You're just using a trick you read about on the internet. Does it work sometimes? Sure. That doesn't mean it's right to do or that it has no consequences if/when it goes wrong.

Oh, and I suspect this is also illegal in some implementations under the false advertising laws discussed above.

Injecting your company into other companies twitter "conversations"

We run a job board over at LaraJobs. When someone posts a job we tweet out the details with some hash tags of the tech used in this job.

Recently, a job board in the Angular space started tweeting about the companies who posted on our board. Even including us in the tweets under some shady guise and making it confusing for the customers who then thought they were associated with us.

Don't do this.

Don't freaking do this!

If you were at the Apple store and you were talking to one of the blue shirts how would you like it if a Samsung rep just jumped in front of you and started talking? Just out of nowhere, boom Samsung rep?

It'd be completely unacceptable. Not something Samsung or any company would ever do in person. We don't have to do this online either.

Must you sacrifice your own morals and common decency to run a successful online business? As someone who's avoided them for 12 years I can assure you the answer is NO.

"Follow up" emails

Hey, I've sent emails that probably have irked people. They haven't heard from me or my company in a while and bam, there's an email.

I get it. I really do. It's a very fine line here.

What's not a fine line?

Emails that you constantly send to your potential customers with subjects that reference fake emails or calls.

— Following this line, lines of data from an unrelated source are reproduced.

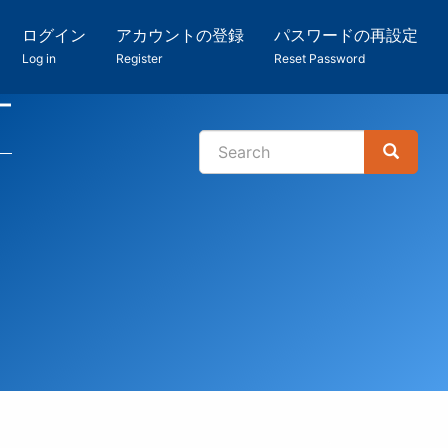
ログイン
アカウントの登録
パスワードの再設定
Log in
Register
Reset Password
ー
Search
Search
検
索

Emails that have fake reply headers in them from a previous fake conversation.

Anything that says "sorry I missed you" in the subject.

We all know these. We all hate these.

Yes, you might catch some people in this net but point me to the company that made their business on these techniques?

Do you personally get a lot of these from Basecamp or Fog Creek or Slack or Twitter or Apple or Amazon or Google or Microsoft or Typeform or Github or Moz or Rackspace or Linode or Dominoes or Tesla or Honda or Spotify or Stripe or Discourse or Pixel & Tonic or Ellis Lab or Facebook?

No you don't. This technique might help a sales person pad their quota. Maybe get you a few more bucks in your pocket. But it's NOT WORTH YOUR SOUL.

Oh yeah, it probably goes without saying at this point but these emails are probably also illegal. Not that anyone cares about illegal emails....

We're all focused on selling more.

Don't forget WHY you're doing that. Is it to take care of yourself, your family, and you're employees? Of course. But it all starts with the customer. Your business is done in service of your customer first. Without them you don't have a business and you can't help anyone.

Help your customers succeed. Don't let money blind you to why you started your business. Don't sacrifice your personal or business reputation for what is unlikely to amount to more than a few extra bucks on the bottom line.